Diabetes is a complex, chronic medical condition affecting 29.1 million people in the United States (9.3% of the population) and is projected to affect one in three Americans by 2050 if the current trend continues (1). Diabetes management can be challenging, often requiring multiple therapeutic agents as the disease progresses. Current guidelines recommend metformin as first-line pharmacological therapy for the treatment of type 2 diabetes. Multiple second-line options are available for patients whose A1C goal is not achieved with monotherapy, and selection should be based on patient- and drug-specific factors. Sodium–glucose cotransporter 2 (SGLT2) inhibitors, the newest U.S. Food and Drug Administration (FDA)–approved oral antidiabetic agents, are among these options for patients with type 2 diabetes. Canagliflozin, dapagliflozin, and empagliflozin are the currently available SGLT2 inhibitors in the United States (2,3).

Mechanism of Action

Sodium–glucose cotransporter 1 (SGLT1) is predominantly located in the small intestine, but is also expressed in the kidneys, trachea, heart, and colon (4,5). In the kidneys, SGLT1 is primarily located in the S3 segment of the proximal convoluted tubule (PCT) (4). SGLT2 is expressed in the kidneys and primarily located in the S1 and S2 segments of the PCT (4,5). In normoglycemic adults, about 180 g of glucose (Figure 1) is filtered per day in the glomerulus, and most is reabsorbed (4,6). In people with diabetes, reabsorption of glucose is increased compared to people without diabetes (7,8). SGLT1 and SGLT2 are located in the apical membrane and facilitate the transport of glucose with sodium from the renal tubular lumen into the cells (Figure 2) (4).

FIGURE 1.
FIGURE 1.

Structures of glucose, phlorizin, canagliflozin, dapagliflozin, and empagliflozin.

FIGURE 2.
FIGURE 2.

Cotransport of glucose and sodium by SGLT1 and SGLT2 in the PCT.

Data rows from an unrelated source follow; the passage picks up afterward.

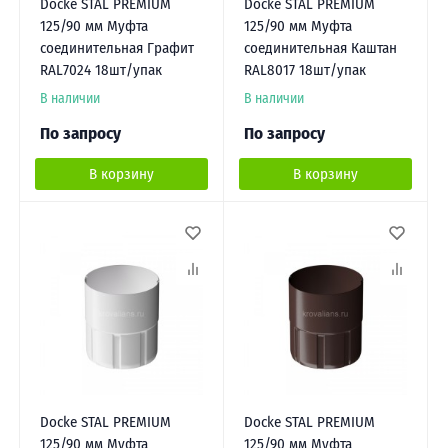
Docke STAL PREMIUM
Docke STAL PREMIUM
125/90 мм Муфта
125/90 мм Муфта
соединительная Графит
соединительная Каштан
RAL7024 18шт/упак
RAL8017 18шт/упак
В наличии
В наличии
По запросу
По запросу
В корзину
В корзину
Docke STAL PREMIUM
Docke STAL PREMIUM
125/90 мм Муфта
125/90 мм Муфта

Phlorizin (Figure 1), an O-glucose derivative/O-glycoside, was discovered in 1835 from apple tree bark (9,10). Phlorizin is a dual SGLT inhibitor, inhibiting both SGLT1 and SGLT2 (10). Canagliflozin, dapagliflozin, and empagliflozin are C-glucose derivatives and selectively inhibit SGLT2 (11). SGLT2 inhibitors are structurally similar to glucose, as shown in Figure 1, and thereby competitively inhibit glucose, leading to increased levels of glucose in the urine (5,6). Clinically available SGLT2 inhibitors block ∼30–50% of filtered glucose (6).

Efficacy

The efficacy of SGLT2 inhibitors as monotherapy, dual and triple oral therapy, and in combination with insulin has been established in randomized, controlled trials. A1C reduction associated with SGLT2 inhibitors ranges from 0.5–1% and varies based on dose, severity of diabetes, and other patient-specific factors (1215).

Because of the insulin-independent mechanism of action of SGLT2 inhibitors, they may be used at all stages of type 2 diabetes, including more severe stages, in which endogenous insulin secretion has declined significantly. This mechanism explains why the risk of hypoglycemia is rare, although it may still occur when an SGLT2 inhibitor is used in combination with an insulin secretagogue or exogenous insulin (16). SGLT2 inhibitors are also associated with a consistent reduction of systolic and diastolic blood pressure by 2–4 and 1–2 mmHg, respectively, as a result of their osmotic diuretic effect (12,17). Weight loss of ∼2 kg has been observed with SGLT2 inhibitors as a result of their glucosuric effect, and even greater weight reductions have been observed in patients with a higher baseline BMI (14,18).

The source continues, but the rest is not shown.